The highest resistance levels (>1,000-fold) was recorded in samples # 2 (South East). A strong resistance of Tunisian Culex pipiens population (Gara) to OP chlorpyrifos (410 000-folds) was recorded by Pasteur et al. [22] This resistance was not related to Ace-1R allele because they had the same propoxur resistance of the reference strain SR which had the same Ace-1R allele [23], but differed highly in resistance to Chlorpyrifos. Carboxylesterases or cytochrome P450 oxidases were not involved in this recorded resistance. Authors lost the strain but suggested that this resistance unique in the world by its scope was due to a single major gene (or a group of linked genes), distinct from Ace-1, but epistatic with and/or genetically linked to it. Later, Alout et al. [24] confirmed this hypothesis on Culex pipiens collected worldwide supposing a particular combination of Ace-1 and another gene linked to the sex factor and Ace-2.

Conclusion

Our and previous study confirmed the presence of stronger esterase activity in the most resistant chlorpyrifos samples (samples # 1 and 2) [8,18,25-39]. The esterase activity is very variable between individuals of the same sample, as evidenced by the results observed on single individuals after starch gel electrophoresis of the extracts, but it is clear that the proportion of individuals with high esterase activity is more important in samples where resistance is high. This heterogeneity of esterase activity may reflect a mixture of individuals with different levels of resistance. It would therefore be important in the future to determine precisely the nature of the link between the resistance rate and the esterase activity it contains each individual, since the analysis of this activity is likely to provide the vector control staff with valuable insight into the level of resistance to organophosphorus insecticides existing or likely to develop in each population.

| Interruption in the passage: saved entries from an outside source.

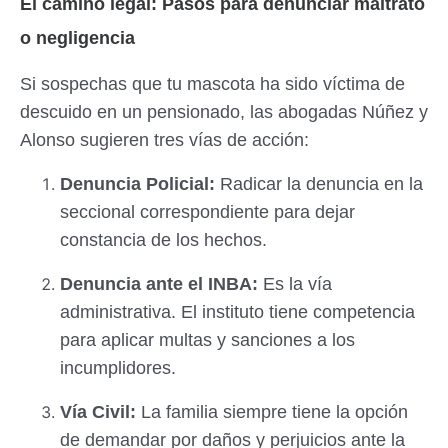
El camino legal: Pasos para denunciar maltrato
o negligencia
Si sospechas que tu mascota ha sido víctima de
descuido en un pensionado, las abogadas Núñez y
Alonso sugieren tres vías de acción:
Denuncia Policial:
Radicar la denuncia en la
seccional correspondiente para dejar
constancia de los hechos.
Denuncia ante el INBA:
Es la vía
administrativa. El instituto tiene competencia
para aplicar multas y sanciones a los
incumplidores.
Vía Civil:
La familia siempre tiene la opción
de demandar por daños y perjuicios ante la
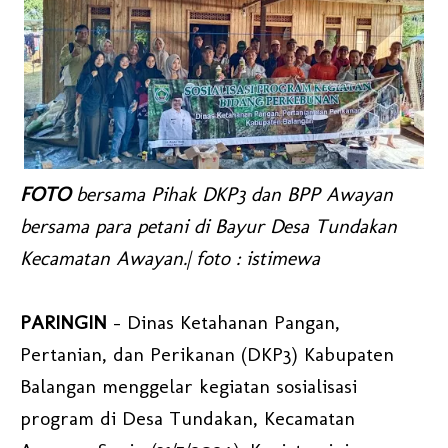
FOTO
bersama Pihak DKP3 dan BPP Awayan
bersama para petani di Bayur Desa Tundakan
Kecamatan Awayan.| foto : istimewa
PARINGIN
- Dinas Ketahanan Pangan,
Pertanian, dan Perikanan (DKP3) Kabupaten
Balangan menggelar kegiatan sosialisasi
program di Desa Tundakan, Kecamatan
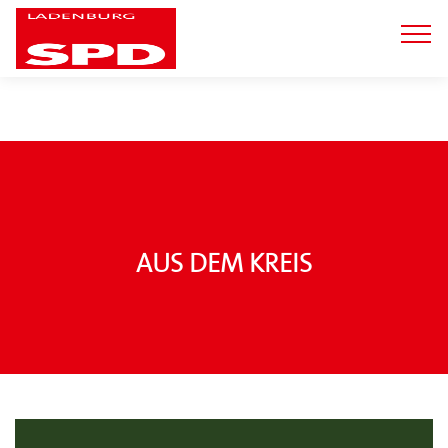
Aus dem Kreis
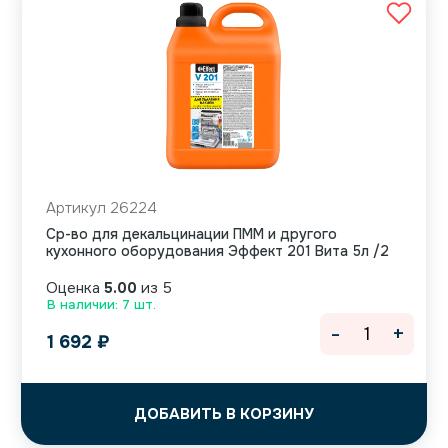
Артикул 26224
Ср-во для декальцинации ПММ и другого
кухонного оборудования Эффект 201 Вита 5л /2
Оценка
5.00
из 5
В наличии: 7 шт.
-
+
1 692
₽
ДОБАВИТЬ В КОРЗИНУ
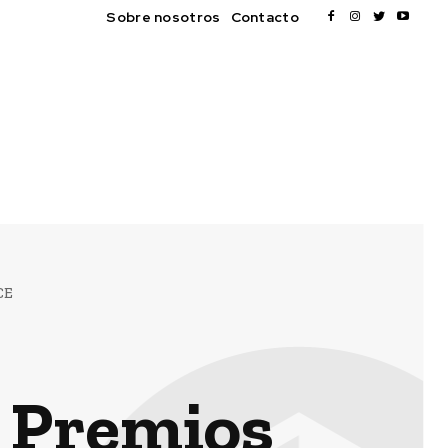
Sobre nosotros
Contacto
CE
e Premios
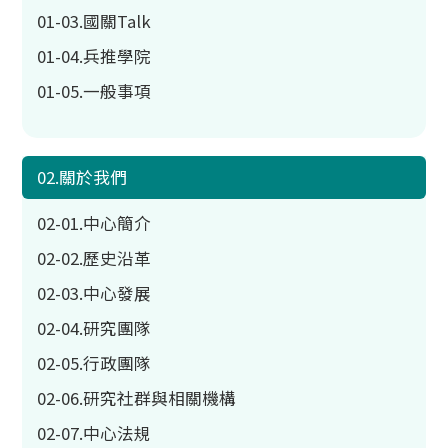
01-03.國關Talk
01-04.兵推學院
01-05.一般事項
02.關於我們
02-01.中心簡介
02-02.歷史沿革
02-03.中心發展
02-04.研究團隊
02-05.行政團隊
02-06.研究社群與相關機構
02-07.中心法規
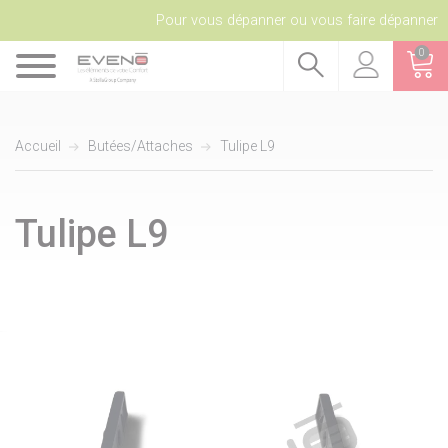
Pour vous dépanner ou vous faire dépanner
0
Accueil
Butées/Attaches
Tulipe L9
Tulipe L9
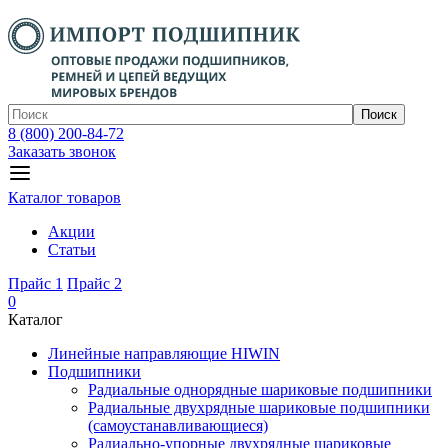
Поиск
8 (800) 200-84-72
Заказать звонок
Каталог товаров
Акции
Статьи
Прайс 1
Прайс 2
0
Каталог
Линейные направляющие HIWIN
Подшипники
Радиальные однорядные шариковые подшипники
Радиальные двухрядные шариковые подшипники
(самоустанавливающиеся)
Радиально-упорные двухрядные шариковые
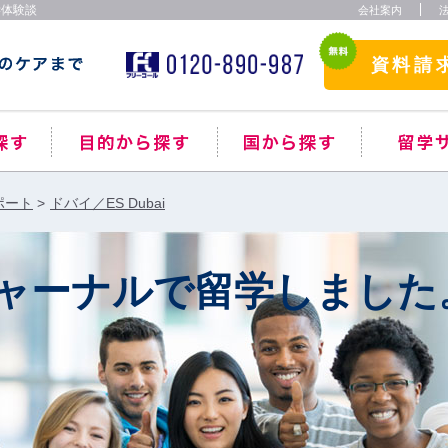
学体験談
会社案内
資料請
ポート
ドバイ／ES Dubai
ャーナルで留学しました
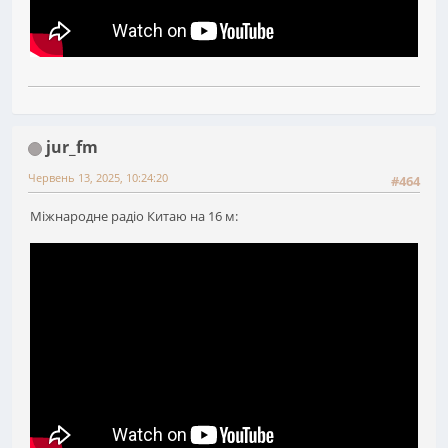
jur_fm
Червень 13, 2025, 10:24:20
#464
Міжнародне радіо Китаю на 16 м:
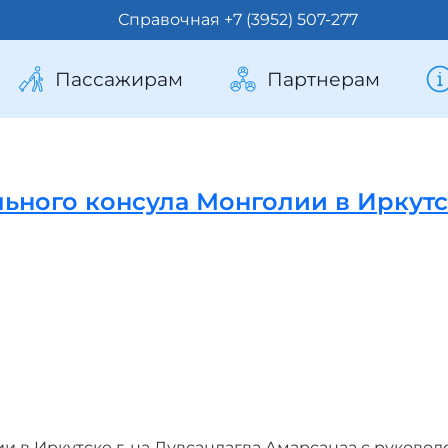
Справочная +7 (3952) 507-277
Пассажирам
Партнерам
льного консула Монголии в Иркут
и в Иркутске г-на Лувсандагва Амарсанаа с руковод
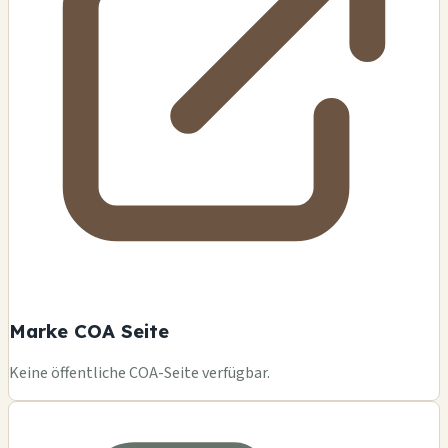
Marke COA Seite
Keine öffentliche COA-Seite verfügbar.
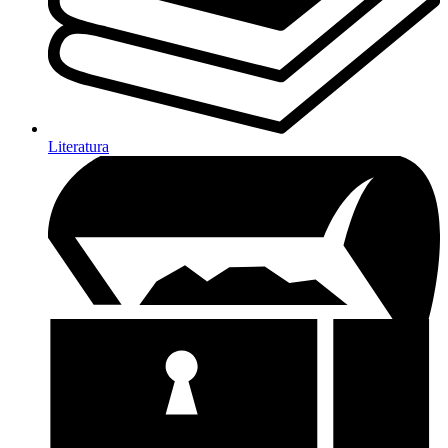
Literatura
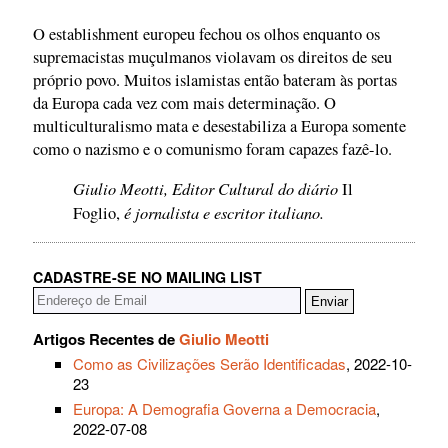
O establishment europeu fechou os olhos enquanto os
supremacistas muçulmanos violavam os direitos de seu
próprio povo. Muitos islamistas então bateram às portas
da Europa cada vez com mais determinação. O
multiculturalismo mata e desestabiliza a Europa somente
como o nazismo e o comunismo foram capazes fazê-lo.
Giulio Meotti, Editor Cultural do diário
Il
é jornalista e escritor italiano.
Foglio,
CADASTRE-SE NO MAILING LIST
Artigos Recentes de
Giulio Meotti
Como as Civilizações Serão Identificadas
, 2022-10-
23
Europa: A Demografia Governa a Democracia
,
2022-07-08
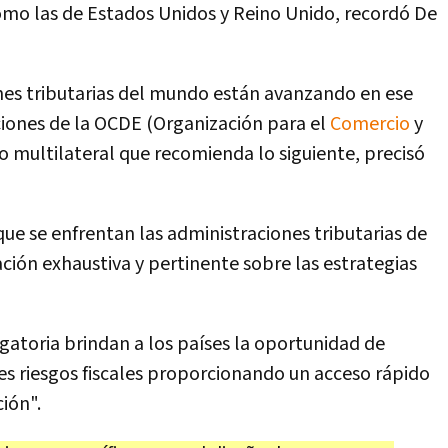
como las de Estados Unidos y Reino Unido, recordó De
ones tributarias del mundo están avanzando en ese
iones de la OCDE (Organización para el
Comercio
y
 multilateral que recomienda lo siguiente, precisó
 que se enfrentan las administraciones tributarias de
ción exhaustiva y pertinente sobre las estrategias
gatoria brindan a los países la oportunidad de
s riesgos fiscales proporcionando un acceso rápido
ión".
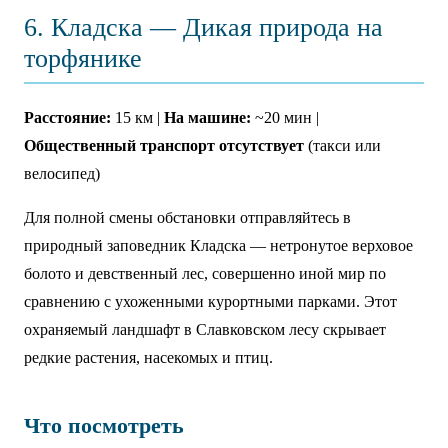
6. Кладска — Дикая природа на
торфянике
Расстояние:
15 км |
На машине:
~20 мин |
Общественный транспорт отсутствует
(такси или
велосипед)
Для полной смены обстановки отправляйтесь в
природный заповедник Кладска — нетронутое верховое
болото и девственный лес, совершенно иной мир по
сравнению с ухоженными курортными парками. Этот
охраняемый ландшафт в Славковском лесу скрывает
редкие растения, насекомых и птиц.
Что посмотреть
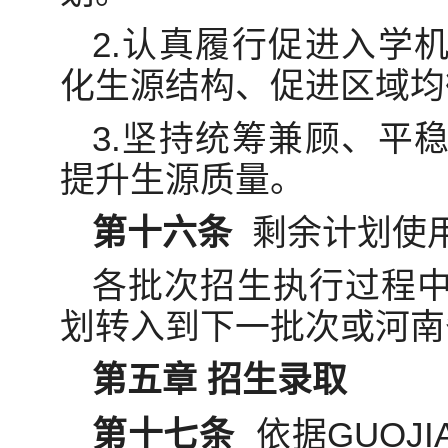
2.认真履行促进入学
化生源结构、促进区域均
3.坚持统筹兼顾、平
提升生源质量。
第十六条
剩余计划使
各批次招生执行过程
划转入到下一批次或河南
第五章 招生录取
第十七条
依据GUOJ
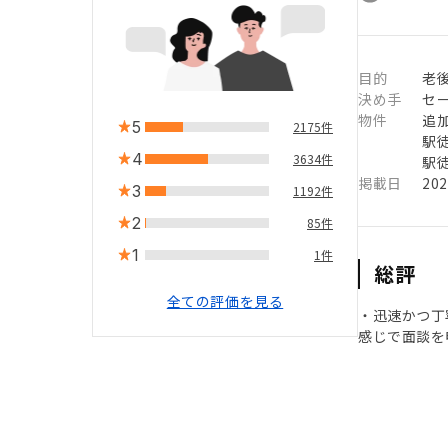
目的
老
決め手
セ
物件
追
5
2175件
駅徒
4
3634件
駅徒
掲載日
20
3
1192件
2
85件
1
1件
総評
全ての評価を見る
・迅速かつ丁
感じで面談を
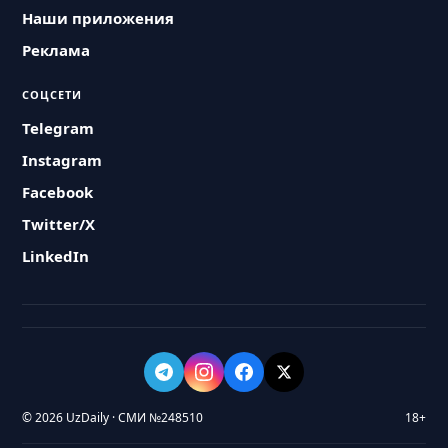
Наши приложения
Реклама
СОЦСЕТИ
Telegram
Instagram
Facebook
Twitter/X
LinkedIn
© 2026 UzDaily · СМИ №248510
18+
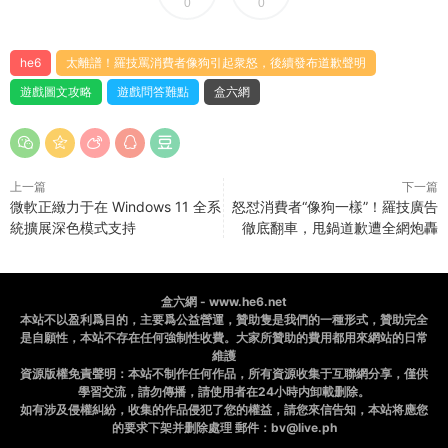
0
0
he6
太離譜！羅技罵消費者像狗引起衆怒，後續發布道歉聲明
遊戲圖文攻略
遊戲問答難點
盒六網
上一篇
下一篇
微軟正緻力于在 Windows 11 全系
怒怼消費者“像狗一樣”！羅技廣告
統擴展深色模式支持
徹底翻車，甩鍋道歉遭全網炮轟
盒六網 - www.he6.net
本站不以盈利爲目的，主要爲公益營運，贊助隻是我們的一種形式，贊助完全
是自願性，本站不存在任何強制性收費。大家所贊助的費用都用來網站的日常
維護
資源版權免責聲明：本站不制作任何作品，所有資源收集于互聯網分享，僅供
學習交流，請勿傳播，請使用者在24小時内卸載删除。
如有涉及侵權糾紛，收集的作品侵犯了您的權益，請您來信告知，本站将應您
的要求下架并删除處理 郵件：bv@live.ph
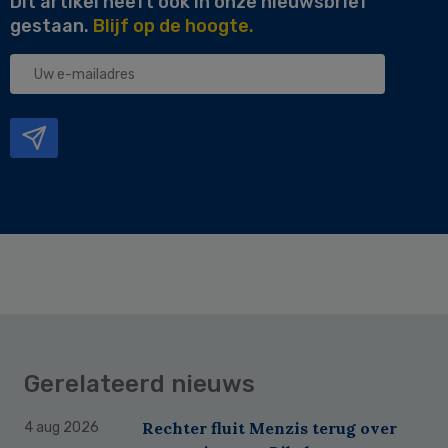
Dit artikel heeft ook in onze nieuwsbrief
gestaan.
Blijf op de hoogte.
Uw
e-
mailadres
Gerelateerd nieuws
Rechter fluit Menzis terug over
4 aug 2026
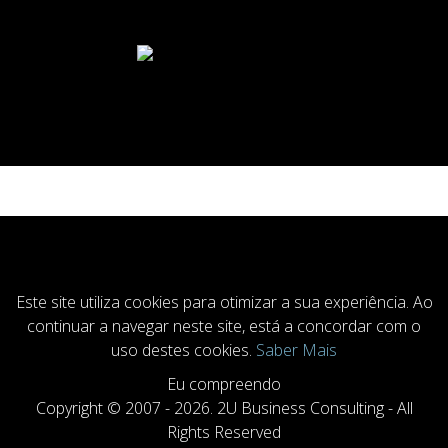
COOKIESACCEPT
Este site utiliza cookies para otimizar a sua experiência. Ao
continuar a navegar neste site, está a concordar com o
uso destes cookies.
Saber Mais
Eu compreendo
Copyright © 2007 - 2026. 2U Business Consulting - All
Rights Reserved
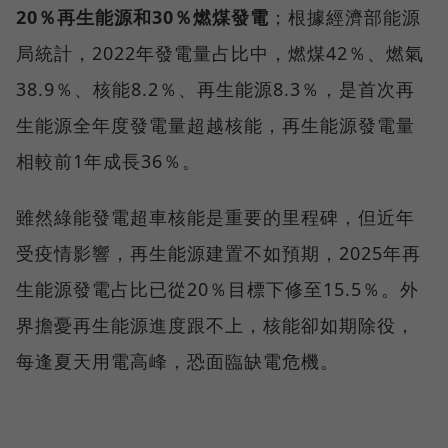
20％再生能源和30％燃煤發電
；根據經濟部能源
局統計，2022年發電量占比中，燃煤42％、燃氣
38.9％、核能8.2％、再生能源8.3％，是首次再
生能源全年度發電量超越核能，再生能源發電量
相較前1年成長36％。
雖然綠能發電超車核能是重要的里程碑，但近年
受疫情影響，再生能源建置不如預期，2025年再
生能源發電占比已從20％目標下修至15.5％。外
界擔憂再生能源進度跟不上，核能卻如期除役，
每逢夏天用電高峰，恐面臨缺電危機。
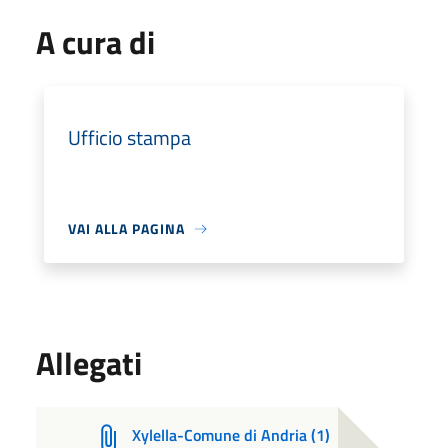
A cura di
Ufficio stampa
VAI ALLA PAGINA
Allegati
Xylella-Comune di Andria (1)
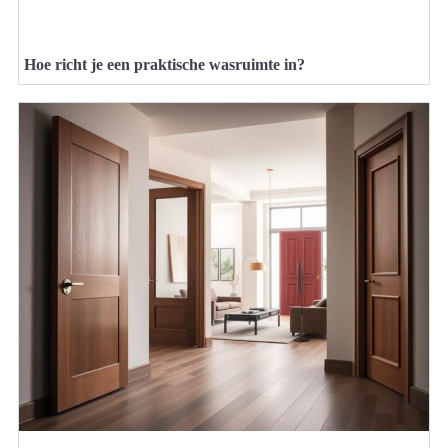
Hoe richt je een praktische wasruimte in?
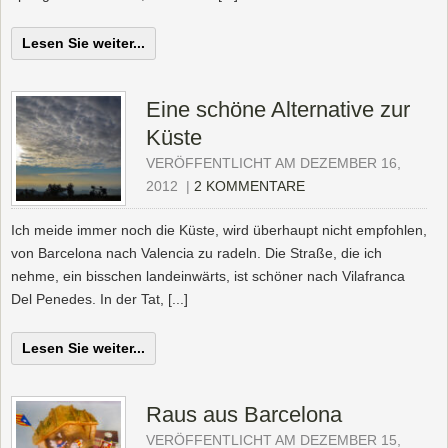
Lesen Sie weiter...
Eine schöne Alternative zur
Küste
VERÖFFENTLICHT AM DEZEMBER 16,
2012
|
2 KOMMENTARE
Ich meide immer noch die Küste, wird überhaupt nicht empfohlen,
von Barcelona nach Valencia zu radeln. Die Straße, die ich
nehme, ein bisschen landeinwärts, ist schöner nach Vilafranca
Del Penedes. In der Tat, [...]
Lesen Sie weiter...
Raus aus Barcelona
VERÖFFENTLICHT AM DEZEMBER 15,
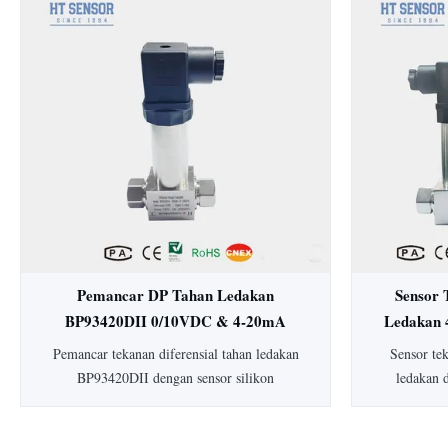
15mm: HT19 piezoresistive silicon pressure
Dengan aku
sensor, komponen utamanya adalah stabilitas
dan konstru
tinggi difuse reflection silicon sensing
untuk in
element...
makanan. Ter
y
Pemancar DP Tahan Ledakan
Sensor 
BP93420DII 0/10VDC & 4-20mA
Ledakan 
Pemancar Tekanan Diferensial
Dife
Pemancar tekanan diferensial tahan ledakan
Sensor te
Pemancar Level
BP93420DII dengan sensor silikon
ledakan 
piezoresistif. Dilengkapi akurasi 0,25-0,5%,
tipikal), 
perlindungan IP65, housing 304 SS, dan
peringkat a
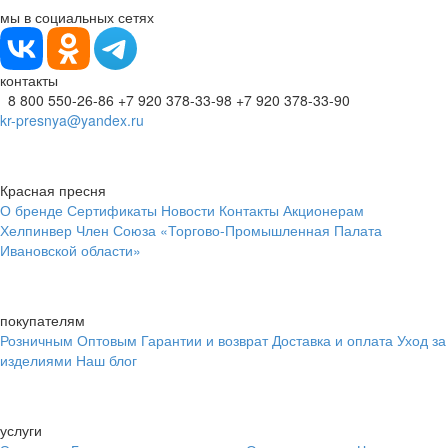
мы в социальных сетях
контакты
8 800 550-26-86
+7 920 378-33-98
+7 920 378-33-90
kr-presnya@yandex.ru
Красная пресня
О бренде
Сертификаты
Новости
Контакты
Акционерам
Хелпинвер
Член Союза «Торгово-Промышленная Палата
Ивановской области»
покупателям
Розничным
Оптовым
Гарантии и возврат
Доставка и оплата
Уход за
изделиями
Наш блог
услуги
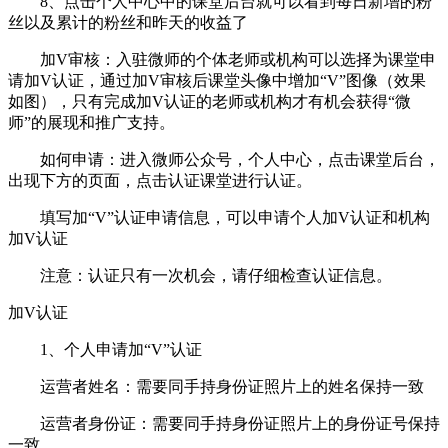
8、点击个人中心中的课堂后台就可以看到每日新增的粉
丝以及累计的粉丝和昨天的收益了
加V审核：入驻微师的个体老师或机构可以选择为课堂申
请加V认证，通过加V审核后课堂头像中增加“V”图像（效果
如图），只有完成加V认证的老师或机构才有机会获得“微
师”的展现和推广支持。
如何申请：进入微师公众号，个人中心，点击课堂后台，
出现下方的页面，点击认证课堂进行认证。
填写加“V”认证申请信息，可以申请个人加V认证和机构
加V认证
注意：认证只有一次机会，请仔细检查认证信息。
加V认证
1、个人申请加“V”认证
运营者姓名：需要同手持身份证照片上的姓名保持一致
运营者身份证：需要同手持身份证照片上的身份证号保持
一致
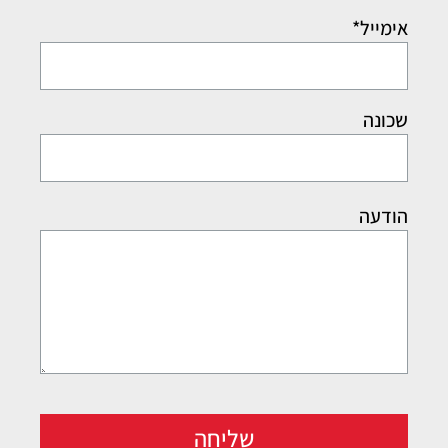
אימייל*
שכונה
הודעה
שליחה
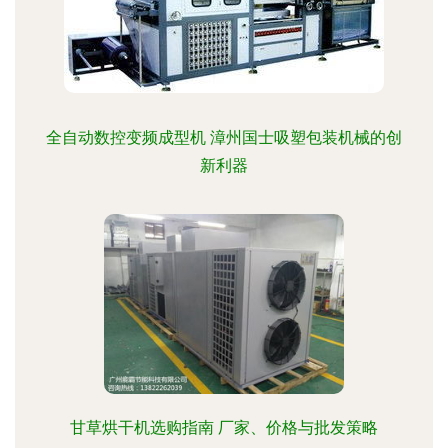
全自动数控变频成型机 漳州国士吸塑包装机械的创
新利器
甘草烘干机选购指南 厂家、价格与批发策略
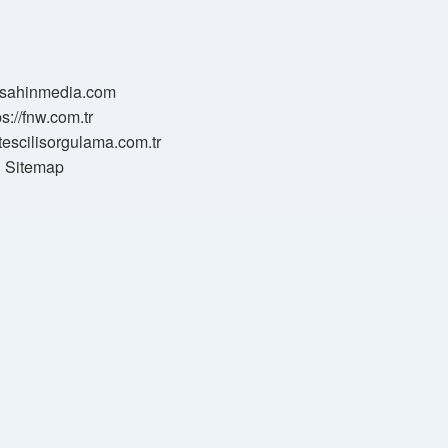
//sahinmedia.com
ps://fnw.com.tr
tescilisorgulama.com.tr
Sitemap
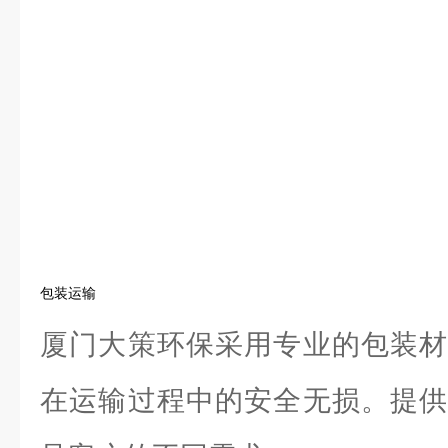
包装运输
厦门大策环保采用专业的包装材
在运输过程中的安全无损。提供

Our study showed that oxidative metabolism accounted for only a small part of the resistance to chlorpyrifos. Similar results were previously obtained In Tunisia and in other countries of the world on several insects [8,18,37,40].

Acknowledgements

This work was kindly supported by the Ministry of Higher Education and Scientific Research of Tunisia by funds allocated to the Research Unit (Génétique 02/UR/08-03) and by DHMPE of the Minister of Public Health of Tunisia. We are very grateful to S. Ouanes, for technical assistance, A. Ben Haj Ayed and I. Mkada for help in bioassays, S. Saïdi, Tunisian hygienist technicians for help in mosquito collecting, and M. Nedhif and M. Rebhi for their kind interest and help.